Published in the Paducah Sun, December 17, 2020
By Paul Schaumburg
Link to original article.
EDDYVILLE — Digital technology has transformed the world in recent years, bringing people closer quickly, even halfway around the globe. In many ways the internet and similar factors have made the world more easily accessible. Nevertheless, geography and population continue to factor into the degree to which a region — especially a rural region — shares in that connection. Addressing those needs was the topic Amanda Davenport brought in her report last week to the Lyon County Fiscal Court.
The mission of the Lake Barkley Partnership is to invest resources in ways to create a strong, resilient and diverse economic region in Lyon, Caldwell, Crittenden and Livingston counties.

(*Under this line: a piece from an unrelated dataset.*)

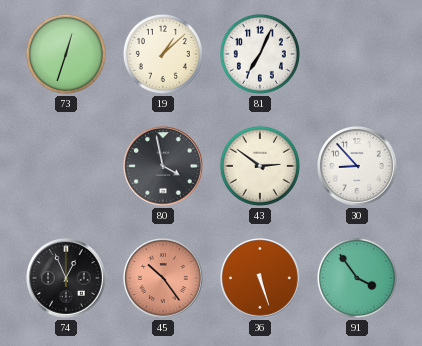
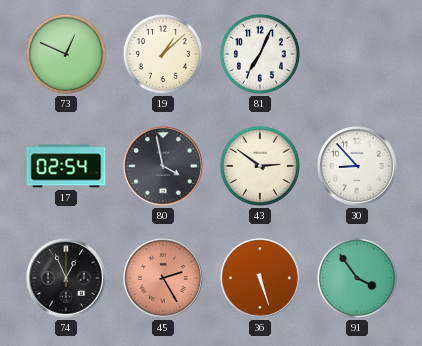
73: 12:33 -> 12:49
17: none -> 02:54
45: 10:24 -> 2:25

Headquartered in Marion in the Crittenden County Economic Development Center, the organization also maintains office space in Lyon and Caldwell counties’ courthouses.
Davenport, the partnership’s executive director since 2018, has managed and coordinated economic development there. Her education and experience are centered in rural economic development, county government and small business management. A Murray State graduate, she holds a master of business administration degree from Texas Woman’s University. She’s a certified coordinator through the professional association known as Business Retention and Expansion International. Davenport is on the Board of Directors for the Kentucky Association of Economic Development and is pursuing her economic development certification through the International Economic Development Council.
“Rural broadband has been a major issue in our four-county region we cover,” she told the Herald Ledger, after speaking at the fiscal court’s December meeting. “Even before the pandemic, internet service has been a major issue for everybody — for the schools, homes, businesses, residents and attracting new residents.”
The very nature of obtaining quality, widely available internet service was the essence of her report.
“We started this internet feasibility study and received funding for it through a cooperative network,” she explained. “That network includes some of the fiscal courts, industrial development authorities, county extension agencies that have some agriculture development funds, and the state agricultural development fund in the Governor’s Office of Agriculture Policy.”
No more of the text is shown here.